I could talk a little bit about the benefits when we get to that point. But just to set this up, this customer has something like a thousand hypervisors that are running about 20,000 VMs and they're running them across cloud and on-premises estates. So running stuff in AWS, and they have I think something like 4,000 certificates that are supporting these Java-based applications in these various locations. That gives you an idea of the size. 4,000 certificates is a lot to manage, relatively speaking.

It's also a lot to manage when you have to rotate them, and you have to keep them up to date, and keep from having downtime if you have certificates that expire before you rotate them.
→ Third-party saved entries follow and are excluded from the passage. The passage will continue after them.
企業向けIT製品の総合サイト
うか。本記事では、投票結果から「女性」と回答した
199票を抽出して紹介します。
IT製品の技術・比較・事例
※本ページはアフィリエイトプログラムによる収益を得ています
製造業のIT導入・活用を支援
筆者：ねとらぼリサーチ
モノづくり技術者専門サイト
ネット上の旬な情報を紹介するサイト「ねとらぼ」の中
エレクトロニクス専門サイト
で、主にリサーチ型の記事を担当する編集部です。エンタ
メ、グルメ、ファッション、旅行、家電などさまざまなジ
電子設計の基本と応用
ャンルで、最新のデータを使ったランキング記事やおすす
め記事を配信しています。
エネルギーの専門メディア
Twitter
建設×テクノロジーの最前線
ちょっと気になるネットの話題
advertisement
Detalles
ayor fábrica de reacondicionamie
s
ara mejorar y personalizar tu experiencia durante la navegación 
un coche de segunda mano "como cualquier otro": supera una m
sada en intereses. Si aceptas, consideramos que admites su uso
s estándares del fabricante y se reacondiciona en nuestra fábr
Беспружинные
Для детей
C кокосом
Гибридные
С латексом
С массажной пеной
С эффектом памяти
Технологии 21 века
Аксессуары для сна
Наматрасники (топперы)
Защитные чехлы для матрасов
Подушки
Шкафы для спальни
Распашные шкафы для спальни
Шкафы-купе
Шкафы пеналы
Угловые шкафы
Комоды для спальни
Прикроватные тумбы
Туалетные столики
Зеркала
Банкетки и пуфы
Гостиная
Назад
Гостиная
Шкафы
What their process looks like is this. Typically, they have some user, it's usually an app developer that submits a request for a new certificate because it's been a year, and I'm going to keep saying a year because that may sound weird, that's a long time to leave a certificate out there. But it just happens because it's a pain to rotate these things, especially with large environments.
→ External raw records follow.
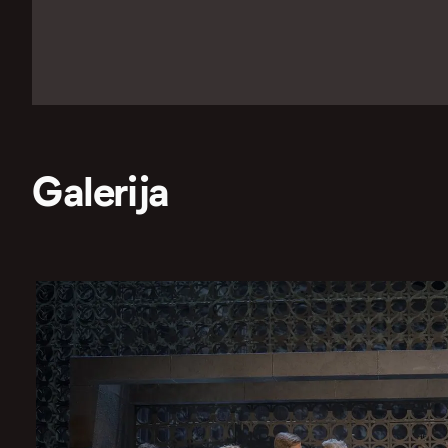
Galerija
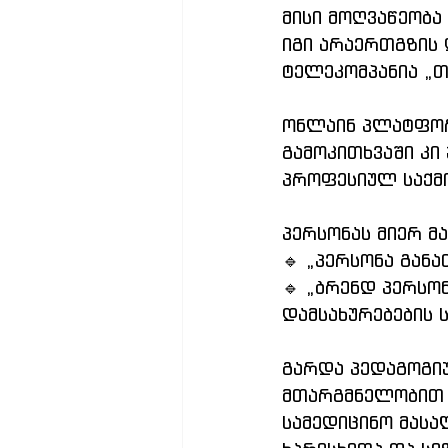
მისი მოღვაწეობა
იგი არაერთგზის 
ტელეკომპანია „
ონლაინ პლატფორ
გამოკითხვაში კ
პროფესიულ საქმი
პერსონას მიერ მა
🔹 „პერსონა გან
🔹 „ბრენდ პერსო
დამსახურებების 
გარდა პედაგოგიუ
მთარგმნელობით 
სამედიცინო მას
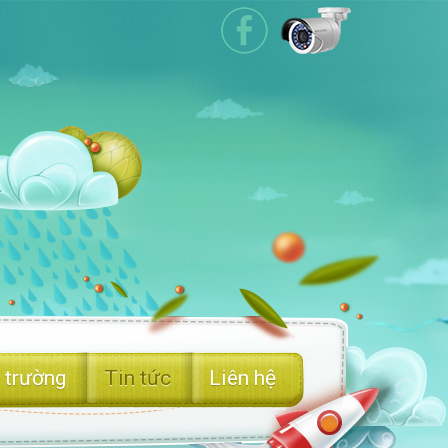
 trường
Tin tức
Liên hệ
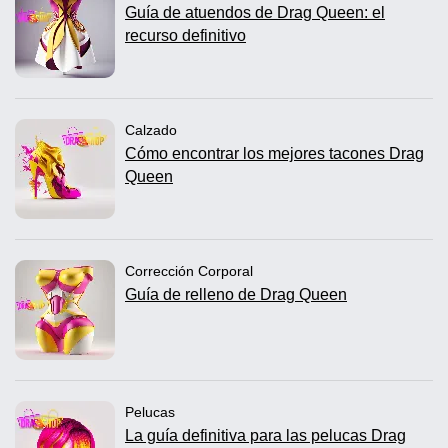
Guía de atuendos de Drag Queen: el
recurso definitivo
Calzado
Cómo encontrar los mejores tacones Drag
Queen
Corrección Corporal
Guía de relleno de Drag Queen
Pelucas
La guía definitiva para las pelucas Drag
So they're going to go to a portal that they use to make that request, they submit the request ticket, and somebody from DevOps is going to take care of creating that new certificate. It might be a day, it might take a couple of days. It just depends on what the backlog is. But the point is that there's human interaction there and somebody has to actually complete that task.

Now, once that's done, they're going to manually update the stores, the key stores, the trust stores, other things you update when you create a new certificate. But then it's time for the networking team to submit their request for their certificates, their leaf certificates that need to go on their load balancers and other things. And they need to do it because they're the only ones that have access. That's for security reasons. So that's what they're going to do.

Once all the certificates are created, multiple teams become involved in testing and validating to make sure that with their new certificates, everything is working from end to end. Until that happens, nothing's going to roll into production or get updated and made live. So that whole process currently with a lot of companies is taking about a week. And with this particular customer, that's how long it was taking for them when they needed to rotate things.

On top of this, if you look at in a total year's time: how much time, person-hours, are you going to spend managing and rotating certificates for your entire estate? It's going to add up to about two months a year. That's a lot of time. That's a lot of time that could be spent doing other things that might be more strategic or whatever it is, but just simply rotating certificates in a year's time.

»Modern PKI benefits

So what's the problem? The problem really is that if you think about today's world, environments, infrastructure, we're always talking about dynamic applications. We're talking about multi-cloud environments and we're talking about microservices that you're connecting to build services and applications. We have expectations of being able to do things across environments to scale up and scale down on demand. And performance expectations that don't exactly get supported very well by manual processes, people getting involved, and multiple tools.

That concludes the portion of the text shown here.